• EXERCISE DETAILS: Work through the data line by line, gathering every line that has the word "flour".

• INFORMATION GIVEN:
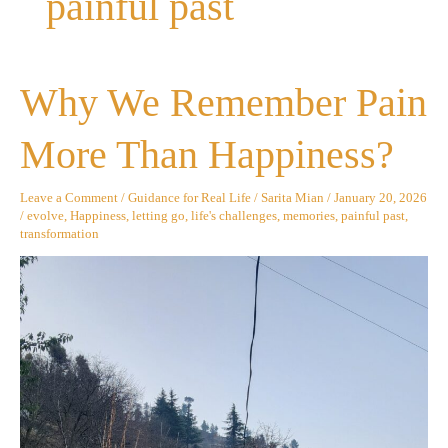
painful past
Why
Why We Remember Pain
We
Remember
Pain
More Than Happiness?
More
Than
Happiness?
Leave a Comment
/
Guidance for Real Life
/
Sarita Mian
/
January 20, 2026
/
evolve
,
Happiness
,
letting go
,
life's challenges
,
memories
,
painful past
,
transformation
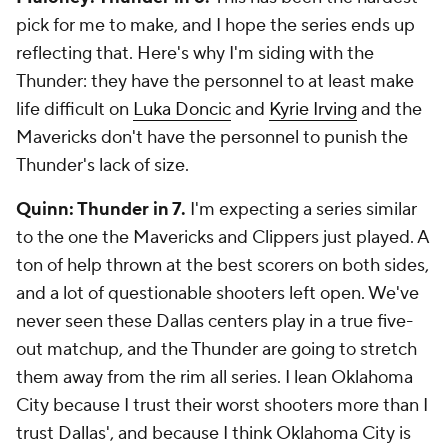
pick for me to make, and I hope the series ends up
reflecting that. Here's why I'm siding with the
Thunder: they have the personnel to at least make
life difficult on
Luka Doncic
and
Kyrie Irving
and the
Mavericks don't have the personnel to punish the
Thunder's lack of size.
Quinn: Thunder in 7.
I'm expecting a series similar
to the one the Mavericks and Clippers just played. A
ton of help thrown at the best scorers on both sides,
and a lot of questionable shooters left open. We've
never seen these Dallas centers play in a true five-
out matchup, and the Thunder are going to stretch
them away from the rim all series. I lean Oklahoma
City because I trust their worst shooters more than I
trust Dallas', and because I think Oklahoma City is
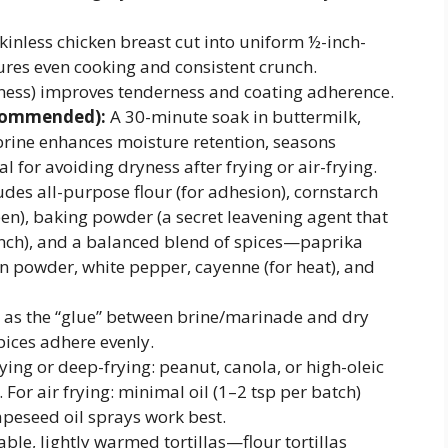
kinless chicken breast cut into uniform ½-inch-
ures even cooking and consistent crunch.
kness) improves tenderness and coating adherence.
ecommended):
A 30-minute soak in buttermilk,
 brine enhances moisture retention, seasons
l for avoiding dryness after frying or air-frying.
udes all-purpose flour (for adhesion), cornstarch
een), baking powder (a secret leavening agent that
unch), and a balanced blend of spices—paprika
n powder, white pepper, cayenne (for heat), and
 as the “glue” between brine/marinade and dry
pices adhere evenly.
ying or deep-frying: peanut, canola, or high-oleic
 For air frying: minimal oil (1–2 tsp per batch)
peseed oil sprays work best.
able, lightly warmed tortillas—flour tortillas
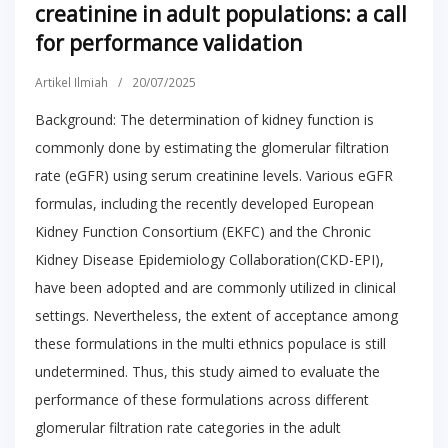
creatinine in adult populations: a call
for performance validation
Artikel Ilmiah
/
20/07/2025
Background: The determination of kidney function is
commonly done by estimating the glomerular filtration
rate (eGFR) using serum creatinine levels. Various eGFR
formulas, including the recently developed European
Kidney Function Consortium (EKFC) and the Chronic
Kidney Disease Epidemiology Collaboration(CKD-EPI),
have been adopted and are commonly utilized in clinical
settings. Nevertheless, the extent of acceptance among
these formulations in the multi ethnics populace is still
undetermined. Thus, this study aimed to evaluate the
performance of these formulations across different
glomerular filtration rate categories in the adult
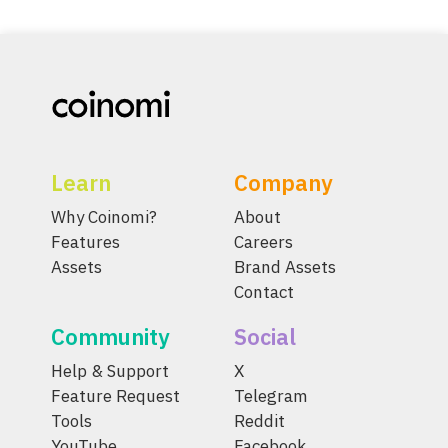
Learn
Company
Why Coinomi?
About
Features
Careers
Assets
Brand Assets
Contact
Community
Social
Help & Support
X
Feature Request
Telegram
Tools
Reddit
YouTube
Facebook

• SOLVED PROBLEM:
udes all-purpose flour (for adhesion), cornstarch
able, lightly warmed tortillas—flour tortillas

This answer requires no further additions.